/

Oher reflects on tough road from homelessness to Super Bowl

AFP-JIJI

When Baltimore Raven Michael Oher takes to the field Sunday he will be thinking of his second family which helped him realize his dream of playing in a Super Bowl.

“My life was rough,” Oher said. “They (the Tuohys) showed me a lot of love and taught me a lot of different things. I was moving around and didn’t have a stable home.”

Oher is the subject of a book by author Michael Lewis called ‘The Blind Side: Evolution of a Game.’ In 2009, the book was made into an Academy Award-winning movie called ‘The Blind Side’.

Oher says he’s pleased that “The Blind Side,” which tells of his transition from foster child to football star, has motivated and moved so many people.

“It has inspired people all over the world,” the 26-year-old tackle said Wednesday at the Hilton Riverside Hotel in downtown New Orleans. “It gave people hope. That’s what it is all about.”

Oher and his Raven teammates will face the San Francisco 49ers on Sunday in Super Bowl XLVII at the Superdome.

Oher was one of 12 children born to a drug-addicted mother in Memphis. His father was murdered in prison when Oher was in his final year of high school. Placed in foster care at age 7, Oher was shuffled around from family to family and homeless at times.

“Growing up I didn’t have anybody positive in my life,” Oher said. “I made a lot of decisions on my own. I went to school on my own.”

In 2004, he was taken in by Leigh Anne and Sean Tuohy, a couple with a daughter and son attending the same school as Oher.

They asked Oher to come live with them, eventually adopting him.

He played college football at the University of Mississippi where he was named an All-American.
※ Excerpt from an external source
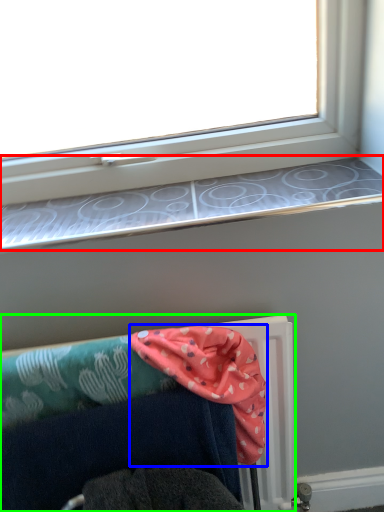 Question: Which is nearer to the window sill (highlighted by a red box)? scarf (highlighted by a blue box) or furniture (highlighted by a green box).

Choices:
 (A) scarf
 (B) furniture

Answer: (A)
The Ravens chose him in the first round of the 2009 NFL draft, trading up in the order to select him.

“I was always determined as a kid,” Oher said. “Growing up in my environment, all my friends were into violence and drugs. I didn’t want a part of it. I always wanted something more out of life. Wanted to be something.”

Oher said Wednesday he feels he would have still accomplished his football goals even if the Tuohy’s hadn’t taken him in. He wrote a book “I Beat The Odds” in 2011.

“People see my story and think I had to be taken in by a wealthy family to be a success,” Oher said. “I was 18 when I moved in with them. I had already overcome many things in my life.

“I think I am still the same person. I was always very motivated.”

The movie stars Hollywood actress Sandra Bullock, who won an Oscar for her role as Leigh Anne Tuohy. The movie was also nominated for Best Picture.

He said he has yet to meet Bullock.

“I never met Sandra Bullock. I never met anybody from the cast of ‘Blind Side,’ ” he says.

Oher says if he could change one thing about the movie it would be the scenes where he is learning how to play football as a teenager.

“Growing up all I had was sports. In the movie they made it seem like I couldn’t play football at first,” he said. “That upset me so much. Since I was 7 or 8 years old I played football. I always understood the game.

“It is not 100 percent, but it is inspiring.

“I think I look better than the actor, too.”